[[ RECORDS PROVIDED, beginning ]]

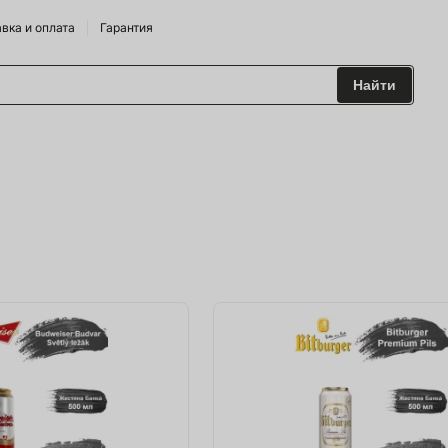
вка и оплата
Гарантия
Найти
 и Сидрарии
о Брендам
питания
лодильные Горки
дрожжи
 и аксесуары
ие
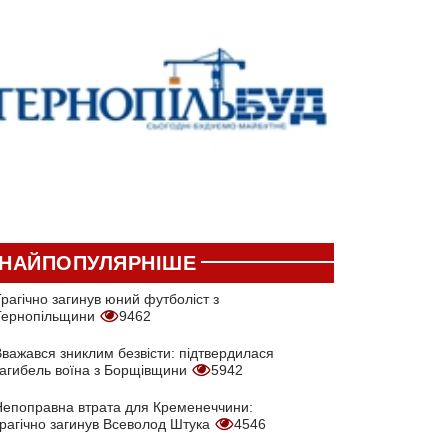
НАЙПОПУЛЯРНІШЕ
рагічно загинув юний футболіст з
Тернопільщини
9462
Вважався зниклим безвісти: підтвердилася
загибель воїна з Борщівщини
5942
Непоправна втрата для Кременеччини:
трагічно загинув Всеволод Штука
4546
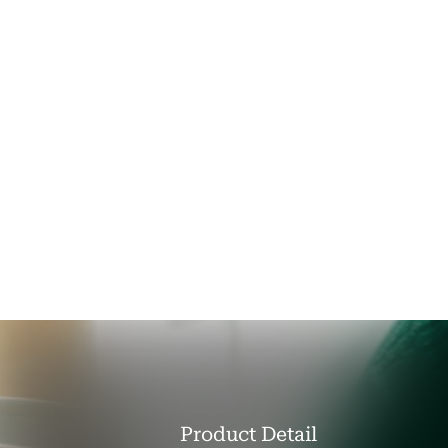
Product Detail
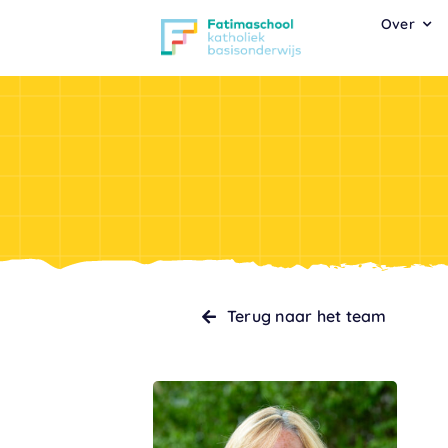
Ga
Over
naar
inhoud
Terug naar het team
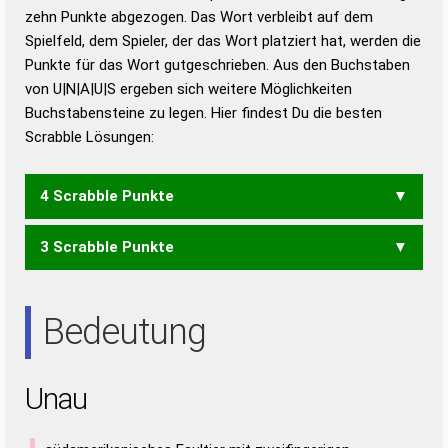
zehn Punkte abgezogen. Das Wort verbleibt auf dem
Duden – Richtiges und gutes
Spielfeld, dem Spieler, der das Wort platziert hat, werden die
Deutsch
Punkte für das Wort gutgeschrieben. Aus den Buchstaben
von U|N|A|U|S ergeben sich weitere Möglichkeiten
Duden – Die deutsche Grammatik
Buchstabensteine zu legen. Hier findest Du die besten
Duden – Deutsches
Scrabble Lösungen:
Universalwörterbuch
4 Scrabble Punkte
3 Scrabble Punkte
ANUS
SAUN
ANS
NUS
SAU
UNS
USA
Bedeutung
Unau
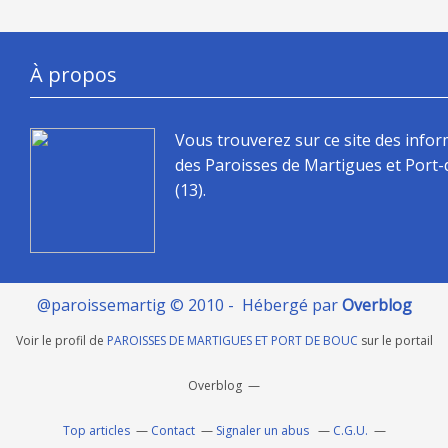
À propos
Vous trouverez sur ce site des info
des Paroisses de Martigues et Port
(13).
@paroissemartig © 2010 - Hébergé par
Overblog
Voir le profil de
PAROISSES DE MARTIGUES ET PORT DE BOUC
sur le portail
Overblog
Top articles
Contact
Signaler un abus
C.G.U.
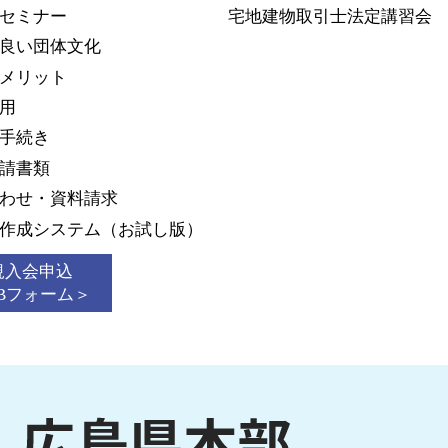
セミナー
宅地建物取引士法定講習会
良い団体文化
メリット
用
手続き
請書類
わせ・資料請求
作成システム
（お試し版）
規入会申込
Bフォーム＞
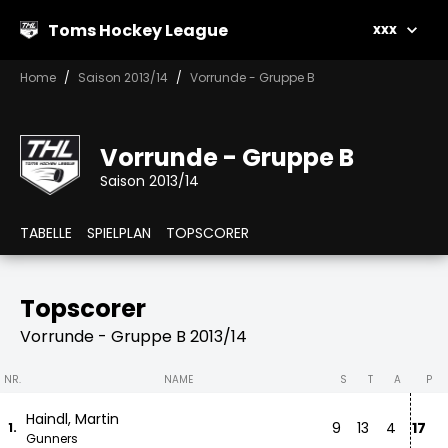
Toms Hockey League
xxx
Home
Saison 2013/14
Vorrunde - Gruppe B
Vorrunde - Gruppe B
Saison 2013/14
TABELLE
SPIELPLAN
TOPSCORER
Topscorer
Vorrunde - Gruppe B 2013/14
NR.
NAME
S
T
A
P
Haindl, Martin
9
13
4
17
1.
Gunners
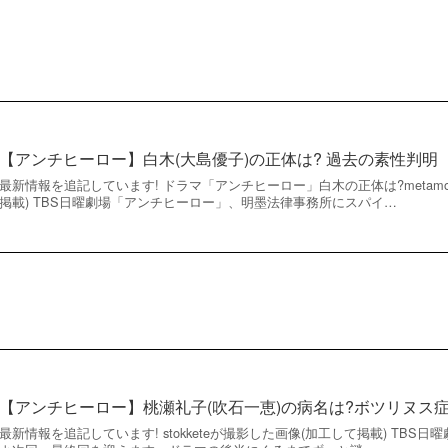
【アンチヒーロー】白木(大島優子)の正体は? 過去の素性判明
最新情報を追記しています! ドラマ「アンチヒーロー」白木の正体は?metamor
掲載) TBS日曜劇場「アンチヒーロー」、明墨法律事務所にスパイ…
【アンチヒーロー】桃瀬礼子(吹石一恵)の病名は?ボツリヌス
最新情報を追記しています! stokketeが撮影した画像(加工して掲載) TB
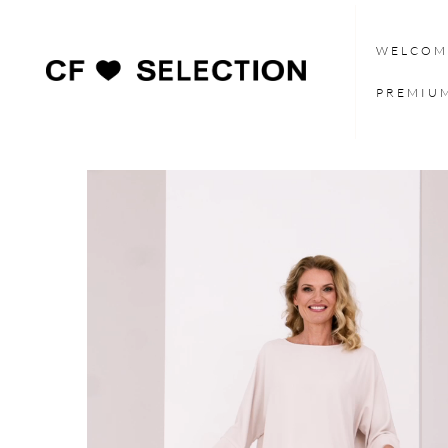
WELCOM
PREMIU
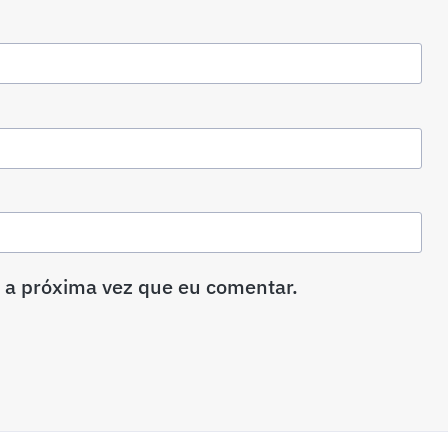
 a próxima vez que eu comentar.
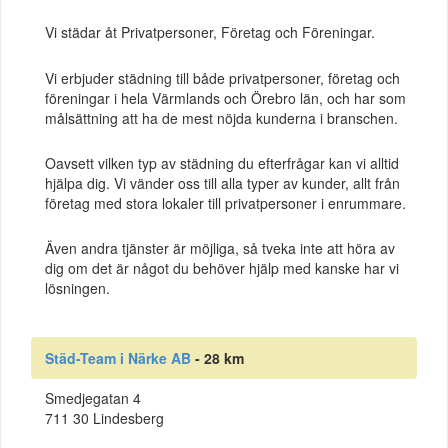
Vi städar åt Privatpersoner, Företag och Föreningar.
Vi erbjuder städning till både privatpersoner, företag och
föreningar i hela Värmlands och Örebro län, och har som
målsättning att ha de mest nöjda kunderna i branschen.
Oavsett vilken typ av städning du efterfrågar kan vi alltid
hjälpa dig. Vi vänder oss till alla typer av kunder, allt från
företag med stora lokaler till privatpersoner i enrummare.
Även andra tjänster är möjliga, så tveka inte att höra av
dig om det är något du behöver hjälp med kanske har vi
lösningen.
Städ-Team i Närke AB
- 28 km
Smedjegatan 4
711 30 Lindesberg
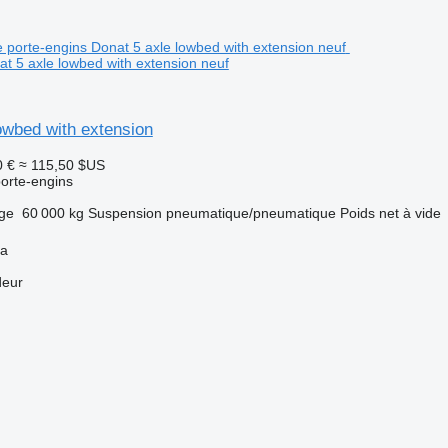
at 5 axle lowbed with extension neuf
owbed with extension
0 €
≈ 115,50 $US
orte-engins
rge
60 000 kg
Suspension
pneumatique/pneumatique
Poids net à vide
ya
deur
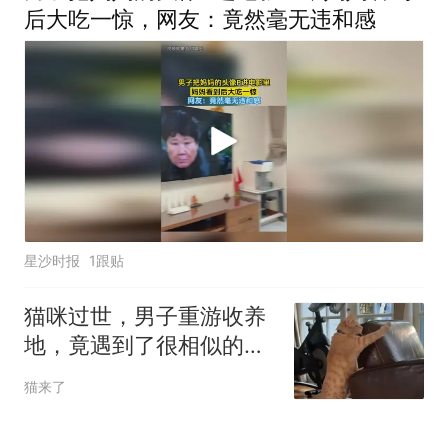
后大吃一惊，网友：竟然毫无违和感
星沙时报
1跟贴
猫咪过世，男子重游收养
地，竟遇到了很相似的猫
咪~网友：爱可以解释一
猫来了
切，带它回家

[[ RECORDS PROVIDED, end ]]

TASK DESCRIPTION >>
A line qualifies when it holds the word "загинув"; report all qualifying lines from the records above.

ANSWER BELOW >>
рагічно загинув юний футболіст з
трагічно загинув Всеволод Штука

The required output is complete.